Zum Frühstück am Freitagmorgen traf sich Merkel erneut mit Putin, außerdem saßen Poroschenko, Frankreichs Präsident François Hollande, der britische Premier David Cameron, Gastgeber Renzi und EU-Vertreter mit am Tisch. Als auch diese Runde kein greifbares Ergebnis brachte, trafen sich in einem dritten Anlauf Putin, Poroschenko, Merkel und Hollande.
Streitpunkt Gas
In dieser Runde ging es vor allem um den Gasstreit zwischen der Ukraine und Russland. Zumindest bei diesem Thema gab es ein wenig Bewegung: Moskau und Kiew verständigten sich nach Angaben des ukrainischen Präsidenten auf Grundzüge einer Lösung des Gaskonflikts. „Wir haben uns auf die wichtigsten Eckpunkte eines Vertrags geeinigt“, sagte Poroschenko. Auch Putin lobte am Ende die „guten“ Gespräche in Mailand. Beide Seiten hätten sich auf die Bedingungen für Lieferungen “zumindest im Winter“ verständigt Die Bundesregierung bestätigte am Abend, es habe eine „Annäherung in der Frage der Gaslieferungen“ gegeben. Damit könnte es beim Treffen der Energieminister der Ukraine und Russlands mit EU-Kommissar Günther Oettinger am Dienstag zu einer Einigung kommen.
Die EU fordert von Russland, den im September in Minsk vereinbarten Friedensplan für die Ostukraine auch umzusetzen. Dazu gehört, dass in der Region Wahlen nach ukrainischem Recht abgehalten werden können. Am Sonntag kommender Woche wird in der Ukraine ein neues Parlament gewählt. Die Separatisten wollen im November allerdings eigene Kommunalwahlen im Donbass organisieren. Die EU sieht dadurch die territoriale Integrität der Ukraine bedroht.
Verhandlungen über die Feuerpause
Die Waffenruhe im Osten des Landes wird praktisch täglich verletzt, seit ihrem Beginn wurden dort schon mehr als 300 Menschen getötet. Die EU dringt darauf, dass Russland die Grenze zum Nachbarland besser überwacht und die Separatisten nicht weiter Kämpfer und Waffen aus Russland erhalten.
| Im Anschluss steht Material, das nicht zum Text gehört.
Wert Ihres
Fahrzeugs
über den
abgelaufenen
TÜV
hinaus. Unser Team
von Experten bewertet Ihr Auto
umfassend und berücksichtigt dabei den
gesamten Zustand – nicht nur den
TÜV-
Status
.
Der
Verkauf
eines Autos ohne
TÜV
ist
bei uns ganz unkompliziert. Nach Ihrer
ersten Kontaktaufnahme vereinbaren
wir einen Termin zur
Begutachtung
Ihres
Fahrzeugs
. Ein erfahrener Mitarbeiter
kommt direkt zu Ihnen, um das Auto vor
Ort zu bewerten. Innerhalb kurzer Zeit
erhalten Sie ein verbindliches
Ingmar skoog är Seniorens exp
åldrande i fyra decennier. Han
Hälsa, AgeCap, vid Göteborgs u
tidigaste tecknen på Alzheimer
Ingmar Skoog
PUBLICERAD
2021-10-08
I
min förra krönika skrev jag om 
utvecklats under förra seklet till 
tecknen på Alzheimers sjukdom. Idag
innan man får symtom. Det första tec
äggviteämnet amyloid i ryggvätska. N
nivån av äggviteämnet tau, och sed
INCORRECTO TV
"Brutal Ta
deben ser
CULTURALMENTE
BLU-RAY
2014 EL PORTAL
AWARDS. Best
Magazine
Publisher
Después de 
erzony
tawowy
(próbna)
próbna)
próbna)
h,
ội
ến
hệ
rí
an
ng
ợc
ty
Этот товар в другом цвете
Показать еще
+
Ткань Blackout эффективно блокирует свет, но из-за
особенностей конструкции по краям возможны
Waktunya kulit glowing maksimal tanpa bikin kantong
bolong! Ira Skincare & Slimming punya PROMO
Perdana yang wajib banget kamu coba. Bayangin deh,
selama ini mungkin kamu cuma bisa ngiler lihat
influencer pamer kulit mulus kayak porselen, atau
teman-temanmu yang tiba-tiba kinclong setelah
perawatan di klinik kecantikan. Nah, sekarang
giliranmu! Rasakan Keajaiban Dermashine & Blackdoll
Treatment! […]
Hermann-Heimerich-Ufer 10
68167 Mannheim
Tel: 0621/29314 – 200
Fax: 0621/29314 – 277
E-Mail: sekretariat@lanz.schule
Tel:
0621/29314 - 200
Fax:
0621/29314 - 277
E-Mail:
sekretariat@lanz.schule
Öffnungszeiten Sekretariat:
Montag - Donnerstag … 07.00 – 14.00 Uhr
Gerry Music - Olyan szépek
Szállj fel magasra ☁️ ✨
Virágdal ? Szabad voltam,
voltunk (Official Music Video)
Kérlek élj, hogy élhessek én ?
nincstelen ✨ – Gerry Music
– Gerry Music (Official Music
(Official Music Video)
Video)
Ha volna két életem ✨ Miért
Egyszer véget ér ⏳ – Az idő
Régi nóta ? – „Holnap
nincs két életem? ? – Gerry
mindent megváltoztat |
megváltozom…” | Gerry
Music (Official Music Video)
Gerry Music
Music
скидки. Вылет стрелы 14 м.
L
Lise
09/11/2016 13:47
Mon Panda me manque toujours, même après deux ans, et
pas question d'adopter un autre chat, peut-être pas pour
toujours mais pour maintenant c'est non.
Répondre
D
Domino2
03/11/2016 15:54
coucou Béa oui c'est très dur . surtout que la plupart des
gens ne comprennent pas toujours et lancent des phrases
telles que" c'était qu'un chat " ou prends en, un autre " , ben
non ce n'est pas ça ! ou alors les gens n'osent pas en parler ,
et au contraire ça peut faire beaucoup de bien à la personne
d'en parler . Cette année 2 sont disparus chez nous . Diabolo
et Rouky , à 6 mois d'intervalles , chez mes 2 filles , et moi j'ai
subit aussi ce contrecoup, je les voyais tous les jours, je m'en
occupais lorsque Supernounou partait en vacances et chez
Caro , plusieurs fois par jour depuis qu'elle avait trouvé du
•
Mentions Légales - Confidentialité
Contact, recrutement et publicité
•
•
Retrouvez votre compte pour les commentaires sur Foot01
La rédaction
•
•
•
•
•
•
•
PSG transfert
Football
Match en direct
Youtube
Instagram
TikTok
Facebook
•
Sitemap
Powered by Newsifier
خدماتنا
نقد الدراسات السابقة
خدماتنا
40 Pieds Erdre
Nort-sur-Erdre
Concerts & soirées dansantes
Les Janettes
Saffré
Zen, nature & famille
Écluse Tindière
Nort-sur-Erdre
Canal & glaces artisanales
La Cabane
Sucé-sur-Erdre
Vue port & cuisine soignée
Deutschland und Frankreich hatten der Organisation für Sicherheit und Zusammenarbeit in Europa (OSZE) angeboten, die Pufferzone in der Ostukraine mit Drohnen zu überwachen. Auch das war Thema in den Gesprächen. Putin bestätigte später, dass sich Russland an einer Überwachung des Konfliktgebiets in der Ostukraine mit Drohnen beteiligen will.
Die EU hatte wegen Russlands Rolle im Ukraine-Konflikt Sanktionen verhängt. Putin kritisiert die Sanktionen als feindselig. Doch die von Moskau geforderte Aufhebung der Sanktionen ist bisher nicht in Sicht, da nach Auffassung der EU weder die Waffenruhe wirklich eingehalten noch die Grenze effektiv überwacht wird.
Gaskonzern reicht Klage ein
Gegen die Sanktionen reichte unterdessen Rosneft Klage beim EU-Gericht in Luxemburg ein. Das Gericht bestätigte am Freitag einen entsprechenden Bericht der „Financial Times“. Rosneft steht auf der Liste der Energieunternehmen, gegen die die Europäische Union Strafmaßnahmen verhängt hat. Den Firmen wurde der Zugang zum europäischen Kapitalmarkt weitgehend abgeschnitten. Auch der russische Oligarch Arkadi Rotenberg klagt dagegen, dass sein Vermögen in der EU eingefroren wurde. Der Milliardär ist ein langjähriger Freund und früherer Judo-Partner Putins. Durch die EU-Sanktionen wurden seine Villen in Italien beschlagnahmt.
Putin traf sich unterdessen in Italien mit einem alten Freund: Nach seinem Gespräch mit Merkel fuhr er um 1.30 Uhr noch in die Mailänder Villa des Ex-Regierungschefs Silvio Berlusconi.